[Records contained in a dataset]
============================================================

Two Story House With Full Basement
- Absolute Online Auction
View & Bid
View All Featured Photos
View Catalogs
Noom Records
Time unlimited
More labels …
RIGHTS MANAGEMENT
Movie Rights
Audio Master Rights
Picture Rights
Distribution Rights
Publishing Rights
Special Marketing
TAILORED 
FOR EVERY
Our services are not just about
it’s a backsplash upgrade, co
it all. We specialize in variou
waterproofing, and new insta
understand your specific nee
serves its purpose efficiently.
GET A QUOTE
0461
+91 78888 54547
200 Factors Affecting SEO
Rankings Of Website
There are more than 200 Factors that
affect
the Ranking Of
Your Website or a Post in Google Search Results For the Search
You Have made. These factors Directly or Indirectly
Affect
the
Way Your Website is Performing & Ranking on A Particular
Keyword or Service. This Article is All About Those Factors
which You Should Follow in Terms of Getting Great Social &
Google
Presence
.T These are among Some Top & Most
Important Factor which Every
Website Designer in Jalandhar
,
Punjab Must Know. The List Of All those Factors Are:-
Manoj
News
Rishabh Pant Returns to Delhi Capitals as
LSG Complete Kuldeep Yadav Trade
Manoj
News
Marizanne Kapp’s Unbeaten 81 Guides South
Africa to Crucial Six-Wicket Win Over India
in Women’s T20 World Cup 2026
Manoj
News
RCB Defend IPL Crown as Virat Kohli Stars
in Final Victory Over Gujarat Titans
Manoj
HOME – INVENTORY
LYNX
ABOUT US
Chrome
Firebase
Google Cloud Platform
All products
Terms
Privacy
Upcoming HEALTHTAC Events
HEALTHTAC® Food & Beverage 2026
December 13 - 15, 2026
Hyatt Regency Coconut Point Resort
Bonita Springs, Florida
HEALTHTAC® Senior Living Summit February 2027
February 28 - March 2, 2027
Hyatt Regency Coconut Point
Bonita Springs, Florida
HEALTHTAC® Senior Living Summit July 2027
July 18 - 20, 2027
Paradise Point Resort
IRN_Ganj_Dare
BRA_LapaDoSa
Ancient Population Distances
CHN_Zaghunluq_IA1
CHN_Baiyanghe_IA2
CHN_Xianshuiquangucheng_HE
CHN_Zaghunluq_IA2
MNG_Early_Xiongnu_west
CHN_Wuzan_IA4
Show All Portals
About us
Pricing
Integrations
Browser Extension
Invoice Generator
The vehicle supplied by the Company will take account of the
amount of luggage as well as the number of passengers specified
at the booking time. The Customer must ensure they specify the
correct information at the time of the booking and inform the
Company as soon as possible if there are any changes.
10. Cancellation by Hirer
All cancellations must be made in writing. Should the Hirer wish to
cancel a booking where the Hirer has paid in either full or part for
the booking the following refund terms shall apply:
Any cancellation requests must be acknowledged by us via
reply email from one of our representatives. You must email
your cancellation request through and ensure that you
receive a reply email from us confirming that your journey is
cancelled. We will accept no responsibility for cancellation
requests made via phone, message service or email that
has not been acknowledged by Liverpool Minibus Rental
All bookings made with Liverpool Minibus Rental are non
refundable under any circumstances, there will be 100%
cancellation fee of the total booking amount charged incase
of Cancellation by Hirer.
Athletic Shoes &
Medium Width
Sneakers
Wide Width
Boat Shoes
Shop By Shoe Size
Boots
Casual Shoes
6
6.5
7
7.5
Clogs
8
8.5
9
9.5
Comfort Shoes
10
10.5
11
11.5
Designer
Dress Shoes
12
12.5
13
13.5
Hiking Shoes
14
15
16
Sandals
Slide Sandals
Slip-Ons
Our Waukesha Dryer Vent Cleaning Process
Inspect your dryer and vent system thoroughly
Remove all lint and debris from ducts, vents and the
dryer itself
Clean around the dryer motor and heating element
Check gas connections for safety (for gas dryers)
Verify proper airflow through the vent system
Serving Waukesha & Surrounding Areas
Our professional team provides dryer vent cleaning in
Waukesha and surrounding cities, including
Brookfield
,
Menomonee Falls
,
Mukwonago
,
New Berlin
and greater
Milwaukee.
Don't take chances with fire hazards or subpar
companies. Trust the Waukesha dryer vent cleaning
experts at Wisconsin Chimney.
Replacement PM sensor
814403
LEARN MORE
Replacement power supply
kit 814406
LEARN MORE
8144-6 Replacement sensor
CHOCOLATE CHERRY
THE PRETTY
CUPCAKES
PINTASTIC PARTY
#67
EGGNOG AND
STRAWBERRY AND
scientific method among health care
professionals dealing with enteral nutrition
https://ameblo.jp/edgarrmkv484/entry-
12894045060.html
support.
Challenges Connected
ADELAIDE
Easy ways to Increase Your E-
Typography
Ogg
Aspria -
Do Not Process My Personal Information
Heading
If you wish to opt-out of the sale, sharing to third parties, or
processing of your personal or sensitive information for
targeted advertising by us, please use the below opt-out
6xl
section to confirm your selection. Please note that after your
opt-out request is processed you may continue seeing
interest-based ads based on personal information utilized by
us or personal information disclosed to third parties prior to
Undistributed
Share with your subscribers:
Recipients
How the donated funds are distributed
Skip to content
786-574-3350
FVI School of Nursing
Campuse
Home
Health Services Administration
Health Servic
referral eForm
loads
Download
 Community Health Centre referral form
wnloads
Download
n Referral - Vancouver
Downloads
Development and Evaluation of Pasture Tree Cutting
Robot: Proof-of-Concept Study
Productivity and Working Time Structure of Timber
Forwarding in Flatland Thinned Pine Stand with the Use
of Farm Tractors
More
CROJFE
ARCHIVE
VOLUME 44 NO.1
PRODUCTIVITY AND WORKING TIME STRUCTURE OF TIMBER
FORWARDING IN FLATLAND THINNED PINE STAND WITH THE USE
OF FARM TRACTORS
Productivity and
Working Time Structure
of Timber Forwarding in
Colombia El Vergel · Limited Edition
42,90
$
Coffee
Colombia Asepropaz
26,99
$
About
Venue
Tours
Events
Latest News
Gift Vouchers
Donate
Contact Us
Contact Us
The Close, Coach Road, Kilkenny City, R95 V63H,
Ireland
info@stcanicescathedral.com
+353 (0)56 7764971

============================================================

**Task details:** Please copy all of the data above exactly.

**Solution to this problem:**
Two Story House With Full Basement
- Absolute Online Auction
View & Bid
View All Featured Photos
View Catalogs
Noom Records
Time unlimited
More labels …
RIGHTS MANAGEMENT
Movie Rights
Audio Master Rights
Picture Rights
Distribution Rights
Publishing Rights
Special Marketing
TAILORED 
FOR EVERY
Our services are not just about
it’s a backsplash upgrade, co
it all. We specialize in variou
waterproofing, and new insta
understand your specific nee
serves its purpose efficiently.
GET A QUOTE
0461
+91 78888 54547
200 Factors Affecting SEO
Rankings Of Website
There are more than 200 Factors that
affect
the Ranking Of
Your Website or a Post in Google Search Results For the Search
You Have made. These factors Directly or Indirectly
Affect
the
Way Your Website is Performing & Ranking on A Particular
Keyword or Service. This Article is All About Those Factors
which You Should Follow in Terms of Getting Great Social &
Google
Presence
.T These are among Some Top & Most
Important Factor which Every
Website Designer in Jalandhar
,
Punjab Must Know. The List Of All those Factors Are:-
Manoj
News
Rishabh Pant Returns to Delhi Capitals as
LSG Complete Kuldeep Yadav Trade
Manoj
News
Marizanne Kapp’s Unbeaten 81 Guides South
Africa to Crucial Six-Wicket Win Over India
in Women’s T20 World Cup 2026
Manoj
News
RCB Defend IPL Crown as Virat Kohli Stars
in Final Victory Over Gujarat Titans
Manoj
HOME – INVENTORY
LYNX
ABOUT US
Chrome
Firebase
Google Cloud Platform
All products
Terms
Privacy
Upcoming HEALTHTAC Events
HEALTHTAC® Food & Beverage 2026
December 13 - 15, 2026
Hyatt Regency Coconut Point Resort
Bonita Springs, Florida
HEALTHTAC® Senior Living Summit February 2027
February 28 - March 2, 2027
Hyatt Regency Coconut Point
Bonita Springs, Florida
HEALTHTAC® Senior Living Summit July 2027
July 18 - 20, 2027
Paradise Point Resort
IRN_Ganj_Dare
BRA_LapaDoSa
Ancient Population Distances
CHN_Zaghunluq_IA1
CHN_Baiyanghe_IA2
CHN_Xianshuiquangucheng_HE
CHN_Zaghunluq_IA2
MNG_Early_Xiongnu_west
CHN_Wuzan_IA4
Show All Portals
About us
Pricing
Integrations
Browser Extension
Invoice Generator
The vehicle supplied by the Company will take account of the
amount of luggage as well as the number of passengers specified
at the booking time. The Customer must ensure they specify the
correct information at the time of the booking and inform the
Company as soon as possible if there are any changes.
10. Cancellation by Hirer
All cancellations must be made in writing. Should the Hirer wish to
cancel a booking where the Hirer has paid in either full or part for
the booking the following refund terms shall apply:
Any cancellation requests must be acknowledged by us via
reply email from one of our representatives. You must email
your cancellation request through and ensure that you
receive a reply email from us confirming that your journey is
cancelled. We will accept no responsibility for cancellation
requests made via phone, message service or email that
has not been acknowledged by Liverpool Minibus Rental
All bookings made with Liverpool Minibus Rental are non
refundable under any circumstances, there will be 100%
cancellation fee of the total booking amount charged incase
of Cancellation by Hirer.
Athletic Shoes &
Medium Width
Sneakers
Wide Width
Boat Shoes
Shop By Shoe Size
Boots
Casual Shoes
6
6.5
7
7.5
Clogs
8
8.5
9
9.5
Comfort Shoes
10
10.5
11
11.5
Designer
Dress Shoes
12
12.5
13
13.5
Hiking Shoes
14
15
16
Sandals
Slide Sandals
Slip-Ons
Our Waukesha Dryer Vent Cleaning Process
Inspect your dryer and vent system thoroughly
Remove all lint and debris from ducts, vents and the
dryer itself
Clean around the dryer motor and heating element
Check gas connections for safety (for gas dryers)
Verify proper airflow through the vent system
Serving Waukesha & Surrounding Areas
Our professional team provides dryer vent cleaning in
Waukesha and surrounding cities, including
Brookfield
,
Menomonee Falls
,
Mukwonago
,
New Berlin
and greater
Milwaukee.
Don't take chances with fire hazards or subpar
companies. Trust the Waukesha dryer vent cleaning
experts at Wisconsin Chimney.
Replacement PM sensor
814403
LEARN MORE
Replacement power supply
kit 814406
LEARN MORE
8144-6 Replacement sensor
CHOCOLATE CHERRY
THE PRETTY
CUPCAKES
PINTASTIC PARTY
#67
EGGNOG AND
STRAWBERRY AND
scientific method among health care
professionals dealing with enteral nutrition
https://ameblo.jp/edgarrmkv484/entry-
12894045060.html
support.
Challenges Connected
ADELAIDE
Easy ways to Increase Your E-
Typography
Ogg
Aspria -
Do Not Process My Personal Information
Heading
If you wish to opt-out of the sale, sharing to third parties, or
processing of your personal or sensitive information for
targeted advertising by us, please use the below opt-out
6xl
section to confirm your selection. Please note that after your
opt-out request is processed you may continue seeing
interest-based ads based on personal information utilized by
us or personal information disclosed to third parties prior to
Undistributed
Share with your subscribers:
Recipients
How the donated funds are distributed
Skip to content
786-574-3350
FVI School of Nursing
Campuse
Home
Health Services Administration
Health Servic
referral eForm
loads
Download
 Community Health Centre referral form
wnloads
Download
n Referral - Vancouver
Downloads
Development and Evaluation of Pasture Tree Cutting
Robot: Proof-of-Concept Study
Productivity and Working Time Structure of Timber
Forwarding in Flatland Thinned Pine Stand with the Use
of Farm Tractors
More
CROJFE
ARCHIVE
VOLUME 44 NO.1
PRODUCTIVITY AND WORKING TIME STRUCTURE OF TIMBER
FORWARDING IN FLATLAND THINNED PINE STAND WITH THE USE
OF FARM TRACTORS
Productivity and
Working Time Structure
of Timber Forwarding in
Colombia El Vergel · Limited Edition
42,90
$
Coffee
Colombia Asepropaz
26,99
$
About
Venue
Tours
Events
Latest News
Gift Vouchers
Donate
Contact Us
Contact Us
The Close, Coach Road, Kilkenny City, R95 V63H,
Ireland
info@stcanicescathedral.com
+353 (0)56 7764971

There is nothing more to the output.